SUPPLIED INFORMATION:
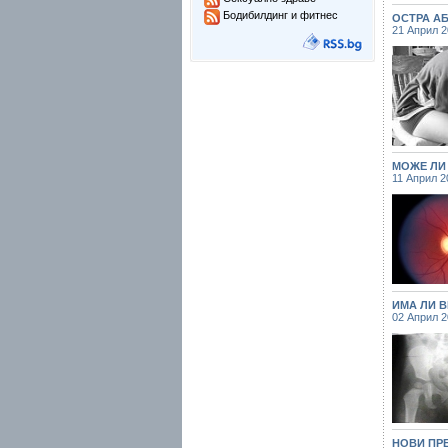
Бодибилдинг и фитнес
ОСТРА А
21 Април 
МОЖЕ ЛИ
11 Април 2
ИМА ЛИ В
02 Април 
НОВИ ПР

WHAT YOU ARE ASKED TO DO: Would you transcribe all of the data exactly, apart from its pictures?

EXERCISE RESPONSE:
Бодибилдинг и фитнес
ОСТРА А
21 Април 
МОЖЕ ЛИ
11 Април 2
ИМА ЛИ В
02 Април 
НОВИ ПР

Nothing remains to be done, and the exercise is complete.